The answer must consist of every line from the data that holds "José".

[EXERCISE MATERIAL]

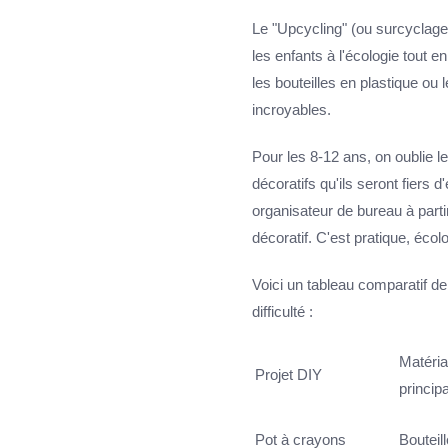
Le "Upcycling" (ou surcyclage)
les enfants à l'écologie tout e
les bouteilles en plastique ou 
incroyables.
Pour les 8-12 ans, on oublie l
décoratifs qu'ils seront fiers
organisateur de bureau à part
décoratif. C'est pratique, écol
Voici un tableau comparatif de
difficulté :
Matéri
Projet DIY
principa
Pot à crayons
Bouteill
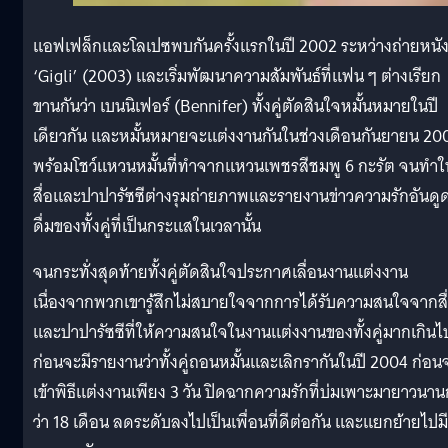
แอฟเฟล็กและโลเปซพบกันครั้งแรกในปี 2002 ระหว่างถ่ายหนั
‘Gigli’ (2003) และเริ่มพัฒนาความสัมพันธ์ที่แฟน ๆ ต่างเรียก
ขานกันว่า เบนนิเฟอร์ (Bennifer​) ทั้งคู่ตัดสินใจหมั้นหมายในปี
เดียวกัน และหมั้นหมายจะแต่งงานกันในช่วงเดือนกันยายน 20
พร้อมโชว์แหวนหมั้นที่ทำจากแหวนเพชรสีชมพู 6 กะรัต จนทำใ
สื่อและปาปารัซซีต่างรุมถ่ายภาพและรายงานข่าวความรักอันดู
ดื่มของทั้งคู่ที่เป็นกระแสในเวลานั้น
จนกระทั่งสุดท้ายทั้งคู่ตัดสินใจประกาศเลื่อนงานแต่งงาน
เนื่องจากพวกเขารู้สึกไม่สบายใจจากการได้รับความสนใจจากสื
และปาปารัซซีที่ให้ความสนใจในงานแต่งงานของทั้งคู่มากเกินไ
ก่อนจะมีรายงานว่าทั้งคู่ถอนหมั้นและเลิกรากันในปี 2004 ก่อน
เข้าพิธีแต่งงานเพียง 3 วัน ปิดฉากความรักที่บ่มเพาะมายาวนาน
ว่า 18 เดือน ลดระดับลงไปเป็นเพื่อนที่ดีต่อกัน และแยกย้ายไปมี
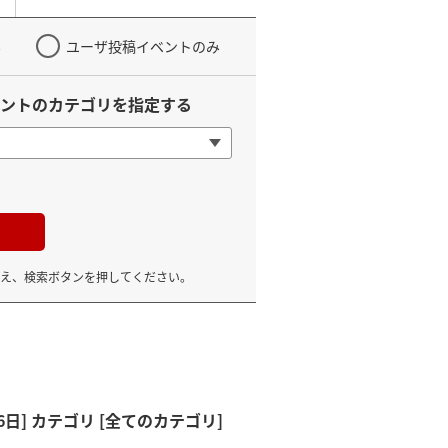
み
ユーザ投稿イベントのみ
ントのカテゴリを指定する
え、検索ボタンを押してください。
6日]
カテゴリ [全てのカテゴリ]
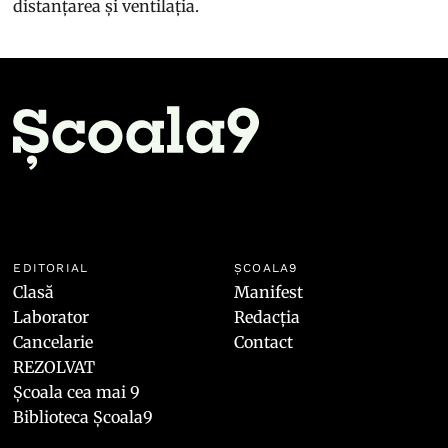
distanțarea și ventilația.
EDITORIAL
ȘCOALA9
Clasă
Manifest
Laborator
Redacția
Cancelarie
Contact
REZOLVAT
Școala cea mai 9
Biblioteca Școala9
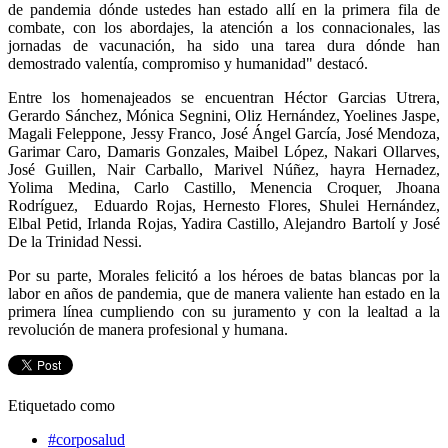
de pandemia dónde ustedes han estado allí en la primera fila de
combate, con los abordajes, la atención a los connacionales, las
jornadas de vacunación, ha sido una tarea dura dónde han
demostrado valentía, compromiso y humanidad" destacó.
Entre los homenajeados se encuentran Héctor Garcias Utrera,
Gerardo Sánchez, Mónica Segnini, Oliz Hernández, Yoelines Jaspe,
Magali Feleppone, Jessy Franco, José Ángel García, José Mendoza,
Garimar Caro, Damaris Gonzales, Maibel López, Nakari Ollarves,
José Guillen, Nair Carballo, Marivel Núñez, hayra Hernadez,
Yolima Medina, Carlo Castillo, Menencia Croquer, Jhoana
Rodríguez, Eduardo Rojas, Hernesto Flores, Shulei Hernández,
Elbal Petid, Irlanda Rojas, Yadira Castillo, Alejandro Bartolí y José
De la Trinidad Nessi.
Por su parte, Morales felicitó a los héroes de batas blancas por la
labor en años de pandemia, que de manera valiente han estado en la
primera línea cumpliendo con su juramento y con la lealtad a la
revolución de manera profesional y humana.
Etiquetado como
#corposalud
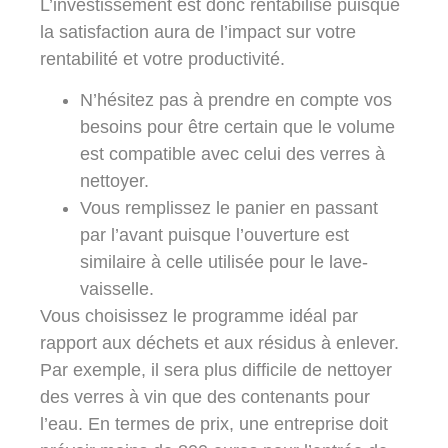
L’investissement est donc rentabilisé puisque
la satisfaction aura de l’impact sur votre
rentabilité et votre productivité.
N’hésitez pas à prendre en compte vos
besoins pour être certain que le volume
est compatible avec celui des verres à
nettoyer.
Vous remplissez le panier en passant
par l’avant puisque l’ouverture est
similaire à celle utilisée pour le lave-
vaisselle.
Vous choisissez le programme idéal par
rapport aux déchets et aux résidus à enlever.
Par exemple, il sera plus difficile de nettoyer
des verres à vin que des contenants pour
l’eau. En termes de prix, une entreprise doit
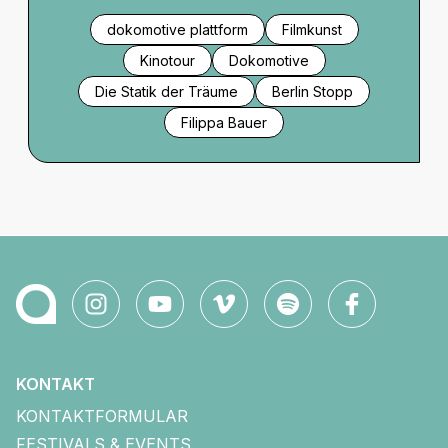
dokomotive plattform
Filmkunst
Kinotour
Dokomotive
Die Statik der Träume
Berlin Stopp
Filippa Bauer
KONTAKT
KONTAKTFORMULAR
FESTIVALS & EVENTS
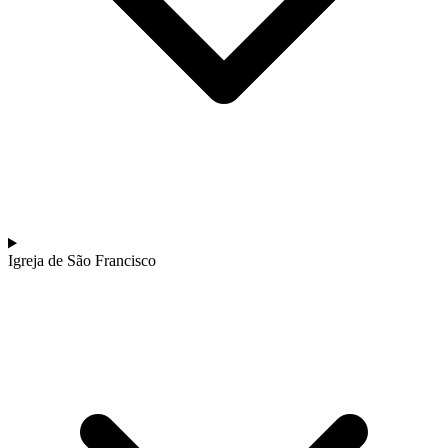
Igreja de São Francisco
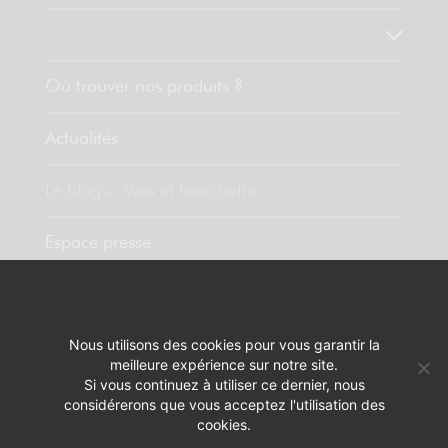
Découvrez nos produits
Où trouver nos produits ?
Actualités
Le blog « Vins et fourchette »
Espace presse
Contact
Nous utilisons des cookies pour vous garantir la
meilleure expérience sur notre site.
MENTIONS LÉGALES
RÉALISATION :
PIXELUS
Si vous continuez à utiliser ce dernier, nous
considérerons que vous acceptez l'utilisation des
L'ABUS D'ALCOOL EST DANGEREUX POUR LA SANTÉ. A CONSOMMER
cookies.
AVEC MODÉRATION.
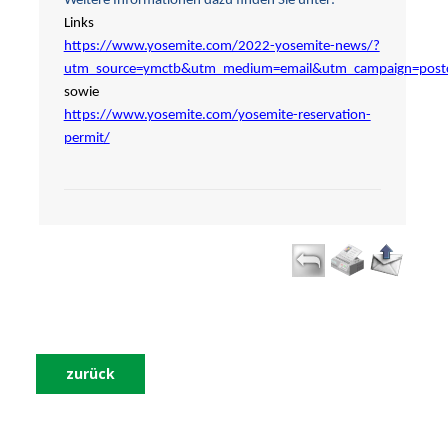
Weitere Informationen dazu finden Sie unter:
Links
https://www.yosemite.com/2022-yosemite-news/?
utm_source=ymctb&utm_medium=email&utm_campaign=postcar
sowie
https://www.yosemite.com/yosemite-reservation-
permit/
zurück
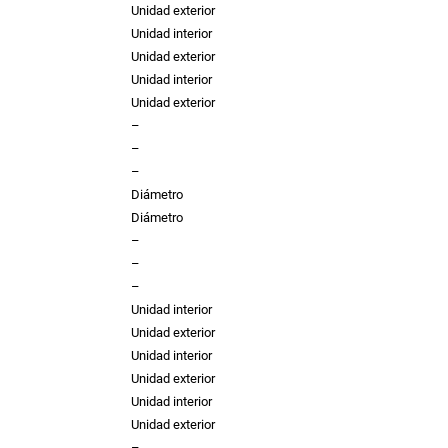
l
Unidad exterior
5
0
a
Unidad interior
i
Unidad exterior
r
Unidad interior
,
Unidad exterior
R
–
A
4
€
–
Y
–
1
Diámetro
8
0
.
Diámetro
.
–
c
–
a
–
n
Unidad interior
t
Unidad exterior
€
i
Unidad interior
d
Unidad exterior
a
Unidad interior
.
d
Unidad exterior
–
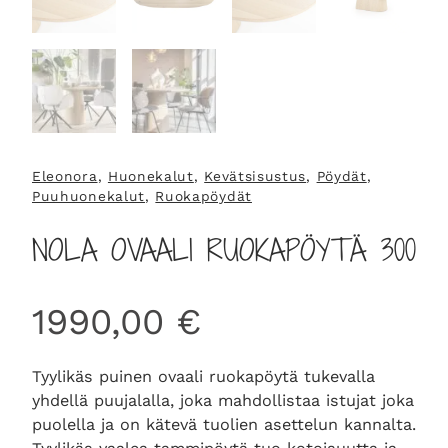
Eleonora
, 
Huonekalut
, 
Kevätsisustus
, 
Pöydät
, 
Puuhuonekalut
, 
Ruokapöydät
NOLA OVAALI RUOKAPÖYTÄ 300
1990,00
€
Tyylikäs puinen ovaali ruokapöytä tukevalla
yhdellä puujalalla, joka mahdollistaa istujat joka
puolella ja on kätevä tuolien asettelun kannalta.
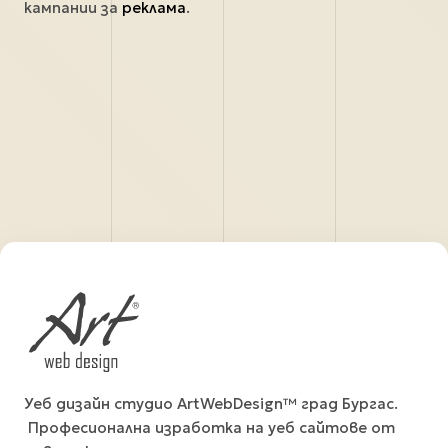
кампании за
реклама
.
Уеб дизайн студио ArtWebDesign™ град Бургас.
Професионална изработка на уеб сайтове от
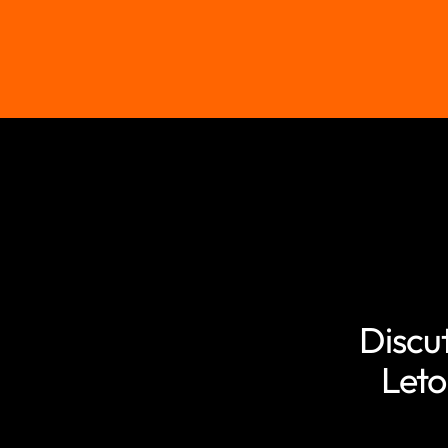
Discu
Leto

[/EXERCISE MATERIAL]

◆ **EXERCISE SOLUTION**:
Magali Feleppone, Jessy Franco, José Ángel García, José Mendoza,
José Guillen, Nair Carballo, Marivel Núñez, hayra Hernadez,
Elbal Petid, Irlanda Rojas, Yadira Castillo, Alejandro Bartolí y José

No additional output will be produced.